The western black rhinoceros is extinct … and it’s been extinct for some time now. An extensive survey carried out all the way back in 2006 failed to unearth any signs of it – no spoor, no dung, no signs of feeding. A few years later (in 2011), it was official: the IUCN, the world’s ultimate authority on the conservation status of living things, sounded the extinction knell by declaring that the western black rhino (Diceros bicornis longipes) had vanished off the face of the earth.
But unlike the rhino itself, the news story of its 2011 extinction keeps coming back to life. Just in the past week, it’s reappeared in countless social media posts and more than one news article (see here, here and here). So why all the confusion?
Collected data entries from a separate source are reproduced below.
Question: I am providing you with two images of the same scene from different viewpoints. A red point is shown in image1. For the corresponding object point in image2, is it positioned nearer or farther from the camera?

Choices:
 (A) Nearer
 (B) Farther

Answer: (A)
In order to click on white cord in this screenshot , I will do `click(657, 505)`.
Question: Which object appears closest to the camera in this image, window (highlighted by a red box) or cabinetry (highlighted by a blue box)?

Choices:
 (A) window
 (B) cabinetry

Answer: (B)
Perhaps because extinction stories involving rhinos are just what we’ve been expecting. With a poaching onslaught of massive proportions sweeping across Africa and Asia, those of us who care about these rapidly vanishing pachyderms have been in a state of unhappy anticipation of precisely this sort of news story. And when one resurfaces somewhere, it’s carried along on a wave of social sharing that often loses sight of details (like dates) and can be difficult to dam up (extinctions might be grim and sad events, but they make for dramatic and very sharable news).
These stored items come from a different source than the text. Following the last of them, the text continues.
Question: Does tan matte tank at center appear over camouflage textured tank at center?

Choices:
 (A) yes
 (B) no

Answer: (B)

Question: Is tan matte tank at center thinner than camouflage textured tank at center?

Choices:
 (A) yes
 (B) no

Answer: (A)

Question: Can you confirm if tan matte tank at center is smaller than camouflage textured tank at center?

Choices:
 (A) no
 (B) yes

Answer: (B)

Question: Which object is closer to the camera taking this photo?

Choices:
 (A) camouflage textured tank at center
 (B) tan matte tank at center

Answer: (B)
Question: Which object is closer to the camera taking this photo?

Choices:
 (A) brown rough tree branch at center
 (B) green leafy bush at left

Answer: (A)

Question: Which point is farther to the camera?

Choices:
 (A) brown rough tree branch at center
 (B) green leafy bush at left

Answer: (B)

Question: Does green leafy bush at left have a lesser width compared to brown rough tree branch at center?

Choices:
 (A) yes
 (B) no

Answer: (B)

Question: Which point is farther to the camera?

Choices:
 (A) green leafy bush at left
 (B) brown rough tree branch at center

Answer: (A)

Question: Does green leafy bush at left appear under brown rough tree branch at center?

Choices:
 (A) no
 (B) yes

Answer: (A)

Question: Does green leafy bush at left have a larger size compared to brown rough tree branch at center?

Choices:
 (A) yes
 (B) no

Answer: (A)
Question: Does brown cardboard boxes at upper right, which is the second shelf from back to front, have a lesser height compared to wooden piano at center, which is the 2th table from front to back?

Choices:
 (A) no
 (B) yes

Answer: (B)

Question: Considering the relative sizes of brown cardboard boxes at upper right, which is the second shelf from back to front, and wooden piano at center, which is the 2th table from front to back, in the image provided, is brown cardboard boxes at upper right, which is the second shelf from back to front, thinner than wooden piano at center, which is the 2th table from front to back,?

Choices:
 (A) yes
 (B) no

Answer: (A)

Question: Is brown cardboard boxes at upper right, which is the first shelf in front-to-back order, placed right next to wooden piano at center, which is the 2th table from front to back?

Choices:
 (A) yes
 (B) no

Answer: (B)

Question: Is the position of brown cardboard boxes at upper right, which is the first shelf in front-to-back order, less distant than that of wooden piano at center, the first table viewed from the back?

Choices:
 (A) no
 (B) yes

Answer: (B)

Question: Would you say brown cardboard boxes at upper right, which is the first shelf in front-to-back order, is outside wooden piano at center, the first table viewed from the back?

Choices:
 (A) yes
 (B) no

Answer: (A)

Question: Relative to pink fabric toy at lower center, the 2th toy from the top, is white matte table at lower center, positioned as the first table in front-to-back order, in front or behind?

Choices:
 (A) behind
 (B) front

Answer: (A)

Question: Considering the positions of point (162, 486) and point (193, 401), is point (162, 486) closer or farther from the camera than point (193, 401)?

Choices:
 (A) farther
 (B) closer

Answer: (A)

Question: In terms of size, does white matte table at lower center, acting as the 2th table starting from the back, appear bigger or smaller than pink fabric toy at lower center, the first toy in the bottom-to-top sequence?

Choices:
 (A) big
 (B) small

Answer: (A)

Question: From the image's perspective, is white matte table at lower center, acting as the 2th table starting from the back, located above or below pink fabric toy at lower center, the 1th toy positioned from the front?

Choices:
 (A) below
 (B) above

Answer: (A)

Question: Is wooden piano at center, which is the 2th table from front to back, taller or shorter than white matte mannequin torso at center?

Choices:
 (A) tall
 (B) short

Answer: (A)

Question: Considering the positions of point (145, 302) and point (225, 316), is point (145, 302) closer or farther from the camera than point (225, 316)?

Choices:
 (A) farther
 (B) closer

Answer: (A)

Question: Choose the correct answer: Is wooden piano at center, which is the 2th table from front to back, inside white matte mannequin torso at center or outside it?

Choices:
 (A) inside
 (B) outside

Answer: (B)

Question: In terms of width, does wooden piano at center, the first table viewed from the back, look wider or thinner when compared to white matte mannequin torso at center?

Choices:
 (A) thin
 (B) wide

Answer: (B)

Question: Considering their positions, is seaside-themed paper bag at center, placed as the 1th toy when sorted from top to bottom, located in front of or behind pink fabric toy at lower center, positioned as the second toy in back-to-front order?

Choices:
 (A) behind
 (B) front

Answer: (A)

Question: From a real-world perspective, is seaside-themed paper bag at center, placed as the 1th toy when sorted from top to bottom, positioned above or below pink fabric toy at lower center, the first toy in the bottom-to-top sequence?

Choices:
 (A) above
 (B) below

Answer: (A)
But we can also blame taxonomic trickiness and the difficulties involved in defining precisely what extinction means. Members of the black rhino (Diceros bicornis) ‘family’, past and present, are not easy to tally up. Depending on which classification system you go with, up to eight different subspecies once lived under its taxonomic umbrella – but some authorities, like the IUCN, recognise fewer than that. Within that taxonomic tangle, extinctions have come and gone. Some of the subspecies vanished more than a century ago, wiped out by relentless hunting and habitat loss at the turn of the twentieth century. Others are today critically endangered and clinging to survival on small strips of leftover habitat. Unless you're a rhino expert, keeping track of which ones are still with us and which we've lost for good can be almost impossible (and when a rhino extinction story surfaces, it can be hard to remember whether we've heard it before).
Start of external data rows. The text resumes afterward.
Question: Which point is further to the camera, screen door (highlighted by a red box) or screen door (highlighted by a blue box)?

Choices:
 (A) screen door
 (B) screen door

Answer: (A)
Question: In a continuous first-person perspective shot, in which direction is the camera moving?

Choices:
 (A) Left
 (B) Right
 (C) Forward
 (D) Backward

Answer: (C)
To all that confusion we can add the problem of pinpointing exactly what the extinction label means. At its simplest, it should mean that every last member of an animal group has died … but there's a bunch of complicating factors to consider. Extinctions can be merely regional – where an animal has disappeared only from a portion of its former range. They can be functional – where tiny populations still exist but numbers are so low that successful reproduction and continued survival are virtually impossible. A species can go extinct in the wild, but still endure in artificial settings like zoos.
In the case of the black rhino species as a whole, more than a few regional extinctions have taken place and some big branches of the family tree have been lost, including the one that's caused all the confusion: the western black rhino subspecies. Although it once roamed across a vast territory that stretched across a chunk of the African continent, including Sudan, Chad and Nigeria, its populations were whittled down to just a tiny cluster of survivors in northern Cameroon. By 2006, that cluster was gone.
If you prefer your information visualised, here's a graphic showing the remaining black rhino subspecies recognised by the IUCN, as well the extinct western black rhino (habitat ranges are coloured in: black = former range, red = remaining range).
So, yes, the western black rhino is very much extinct. There's just nothing new about that bit of news. But with poaching levels at an all-time high (825 rhinos have been poached in South Africa just this year), it's not all that unlikely that other subspecies will soon follow the western black rhino down the road to extinction. And that will make for some very sad news indeed.